春節を前にして

 春節を目前にして、そろそろ休暇に入る人もある。帰国する人もあれば南国のリゾートで過ごす人も少なくはないだろう。
 日本ではこの春節の時期はちょうどインフルエンザ流行のピークシーズンと重なるため厳重な注意が必要になる。国立感染症研究所・感染症情報センターのインフルエンザ流行マップ(2014年第3週 1月22日発表)によると、関東以西では注意報レベルが警報レベルに引き上げられている府県が目立ち、西日本で患者数が多いことがわかる。旅行中はもちろんのこと、帰省中であったとしても、常に感染予防に努めたいものだ。手洗いの励行、十分な睡眠時間を確保して体力を温存しておきたい。旅行では決して無理な日程を組まないで、疲れを溜めないことが大切だ。”マスクが好きな日本人”であるが、マスクは他人に感染拡大させないための手段であり、自らの感染予防になると過信してはいけない。マスクをするのであれば昔ながらのガーゼマスクが良いのかもしれない。周囲への感染機会を減らせることと、自分の息でガーゼが保湿されるため、乾燥した空気を加湿して吸気できることで気管等の乾燥を防ぎ、インフルエンザウイルスに感染しにくくなる。

 さて、熱帯地方に出かける人は、デング熱に注意が必要だ。東南アジアではデング熱が流行しており、現在患者数が急増している。また同じく熱性疾患であるチクングニア熱が流行しているという情報もある。聞きなれない感染症チクングニア熱は蚊が媒介するウイルス性の感染症で、高熱に加えて著しい関節症状が特徴。関節の痛みは時として2年にも及ぶといわれる。さらにマラリアにも警戒が必要であることは言うまでもない。これらはすべて蚊に刺されることで感染する。従って予防法はマラリアの予防内服以外は蚊に刺されないことしかない。ほとんどの人は都市部やリゾートホテル内での滞在であり、問題は極めて小さいと思われるものの、観光ツアーなどでそこを離れると一気に危険性が増す。極力露出の少ない服装で、できれば虫刺され予防のスプレー等を使用したい。

 旅行から帰ってきてからも注意が必要だ。感染症は潜伏期間の後に発症するものである。

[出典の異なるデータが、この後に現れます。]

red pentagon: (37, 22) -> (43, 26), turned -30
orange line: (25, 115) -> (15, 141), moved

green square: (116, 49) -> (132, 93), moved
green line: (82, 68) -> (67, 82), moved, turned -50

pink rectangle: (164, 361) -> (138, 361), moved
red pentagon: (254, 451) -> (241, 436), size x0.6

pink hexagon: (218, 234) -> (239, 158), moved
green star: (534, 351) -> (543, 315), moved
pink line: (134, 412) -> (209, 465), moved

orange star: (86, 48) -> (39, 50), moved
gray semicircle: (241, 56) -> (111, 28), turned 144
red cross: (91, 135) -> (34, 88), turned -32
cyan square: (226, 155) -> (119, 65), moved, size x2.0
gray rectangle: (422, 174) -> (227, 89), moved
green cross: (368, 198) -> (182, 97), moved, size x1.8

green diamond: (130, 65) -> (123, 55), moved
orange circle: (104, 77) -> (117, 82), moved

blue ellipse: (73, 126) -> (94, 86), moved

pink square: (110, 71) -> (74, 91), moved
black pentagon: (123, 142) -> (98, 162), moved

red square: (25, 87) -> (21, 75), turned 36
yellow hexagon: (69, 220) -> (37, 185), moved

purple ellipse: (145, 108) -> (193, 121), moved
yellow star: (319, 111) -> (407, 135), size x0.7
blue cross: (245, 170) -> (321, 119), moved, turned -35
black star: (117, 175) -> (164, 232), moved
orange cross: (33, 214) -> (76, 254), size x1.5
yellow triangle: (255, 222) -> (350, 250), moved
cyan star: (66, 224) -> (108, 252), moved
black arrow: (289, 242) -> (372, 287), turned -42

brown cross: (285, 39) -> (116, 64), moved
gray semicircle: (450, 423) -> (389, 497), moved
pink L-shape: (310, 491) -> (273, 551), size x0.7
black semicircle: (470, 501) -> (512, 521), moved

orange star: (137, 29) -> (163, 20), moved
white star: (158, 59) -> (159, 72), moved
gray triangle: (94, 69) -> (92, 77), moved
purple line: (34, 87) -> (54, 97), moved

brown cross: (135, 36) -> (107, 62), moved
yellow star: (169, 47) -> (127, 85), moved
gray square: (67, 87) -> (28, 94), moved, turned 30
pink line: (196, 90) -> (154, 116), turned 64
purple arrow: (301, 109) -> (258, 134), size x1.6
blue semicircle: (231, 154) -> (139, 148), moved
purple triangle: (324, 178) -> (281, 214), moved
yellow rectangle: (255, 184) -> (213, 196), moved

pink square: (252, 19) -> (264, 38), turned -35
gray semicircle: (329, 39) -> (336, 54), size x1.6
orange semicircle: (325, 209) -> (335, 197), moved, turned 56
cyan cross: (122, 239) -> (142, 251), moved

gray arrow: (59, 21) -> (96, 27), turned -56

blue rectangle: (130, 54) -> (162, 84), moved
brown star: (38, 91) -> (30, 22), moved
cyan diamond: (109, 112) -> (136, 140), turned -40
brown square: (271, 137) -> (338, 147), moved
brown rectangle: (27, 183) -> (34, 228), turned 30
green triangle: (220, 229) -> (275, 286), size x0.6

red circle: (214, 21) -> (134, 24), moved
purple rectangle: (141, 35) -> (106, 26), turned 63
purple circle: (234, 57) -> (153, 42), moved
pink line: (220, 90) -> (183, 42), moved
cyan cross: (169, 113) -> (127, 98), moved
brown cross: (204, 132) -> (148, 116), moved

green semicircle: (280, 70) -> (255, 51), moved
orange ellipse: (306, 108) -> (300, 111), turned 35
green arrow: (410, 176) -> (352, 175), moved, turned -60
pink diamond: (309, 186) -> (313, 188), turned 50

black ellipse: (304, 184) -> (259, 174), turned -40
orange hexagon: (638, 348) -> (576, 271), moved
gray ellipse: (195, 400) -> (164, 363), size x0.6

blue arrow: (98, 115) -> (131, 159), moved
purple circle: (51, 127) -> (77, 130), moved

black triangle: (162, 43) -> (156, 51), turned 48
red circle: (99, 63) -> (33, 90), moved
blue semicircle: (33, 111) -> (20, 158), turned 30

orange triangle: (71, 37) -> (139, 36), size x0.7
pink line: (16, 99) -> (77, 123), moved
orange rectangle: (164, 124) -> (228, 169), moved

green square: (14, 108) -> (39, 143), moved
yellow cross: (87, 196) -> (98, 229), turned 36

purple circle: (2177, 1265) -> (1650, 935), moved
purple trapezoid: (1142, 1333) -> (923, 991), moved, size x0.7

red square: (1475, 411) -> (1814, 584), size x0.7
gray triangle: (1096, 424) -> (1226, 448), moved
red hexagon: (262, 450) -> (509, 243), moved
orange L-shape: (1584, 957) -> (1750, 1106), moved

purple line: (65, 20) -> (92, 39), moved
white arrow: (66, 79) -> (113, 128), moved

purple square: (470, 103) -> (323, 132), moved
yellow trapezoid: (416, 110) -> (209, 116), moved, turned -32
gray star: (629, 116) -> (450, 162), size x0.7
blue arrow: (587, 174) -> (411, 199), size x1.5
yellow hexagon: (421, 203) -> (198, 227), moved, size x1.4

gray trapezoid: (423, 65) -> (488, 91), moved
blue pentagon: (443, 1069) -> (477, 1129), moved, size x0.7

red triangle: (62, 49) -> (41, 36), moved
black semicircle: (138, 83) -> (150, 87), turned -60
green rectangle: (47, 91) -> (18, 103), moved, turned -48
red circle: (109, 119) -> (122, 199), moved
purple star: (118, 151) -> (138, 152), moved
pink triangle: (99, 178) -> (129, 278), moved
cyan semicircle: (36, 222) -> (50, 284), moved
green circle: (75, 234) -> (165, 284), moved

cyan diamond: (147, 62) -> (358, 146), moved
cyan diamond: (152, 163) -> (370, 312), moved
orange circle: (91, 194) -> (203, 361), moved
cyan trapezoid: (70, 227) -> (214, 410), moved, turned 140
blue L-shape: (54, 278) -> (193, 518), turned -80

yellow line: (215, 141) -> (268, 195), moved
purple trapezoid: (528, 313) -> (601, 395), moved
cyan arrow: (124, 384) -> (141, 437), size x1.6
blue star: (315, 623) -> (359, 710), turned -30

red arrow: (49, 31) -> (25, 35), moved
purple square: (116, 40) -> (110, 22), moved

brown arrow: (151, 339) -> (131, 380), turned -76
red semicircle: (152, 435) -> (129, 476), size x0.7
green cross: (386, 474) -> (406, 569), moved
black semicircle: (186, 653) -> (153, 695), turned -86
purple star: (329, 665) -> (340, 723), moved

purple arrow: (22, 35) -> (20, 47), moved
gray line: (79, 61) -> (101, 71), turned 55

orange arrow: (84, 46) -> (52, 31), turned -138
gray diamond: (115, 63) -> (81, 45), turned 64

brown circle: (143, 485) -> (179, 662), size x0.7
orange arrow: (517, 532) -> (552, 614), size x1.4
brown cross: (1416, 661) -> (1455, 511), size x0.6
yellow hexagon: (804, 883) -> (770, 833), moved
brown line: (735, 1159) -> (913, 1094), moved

旅行直後に発熱などあったら、医師にどこに旅行していたかを伝え、熱帯病の可能性はないか患者の側から積極的に確認した方が良い。熱帯地方の医師であれば熱性患者はまずマラリアなどを疑うが、日本はもちろん香港などでも最初に疑うのはインフルエンザだ。以前香港で、熱帯熱マラリアの診断ができずに死亡した日本人の例もある。(日本でも同じく死亡例はある)医師の誤診といってしまえばそれまでだが、患者の側からの情報提供も極めて重要であることを示す例でもある。

 そのほか食中毒や肝炎など、熱帯、亜熱帯地方では感染リスクが高くなる。日本ではノロウイルス感染が急増している。春節の旅行中は、普段よりも増して健康の管理に努めて、体調を壊して辛い思い出をつくらないようにして欲しいものだ。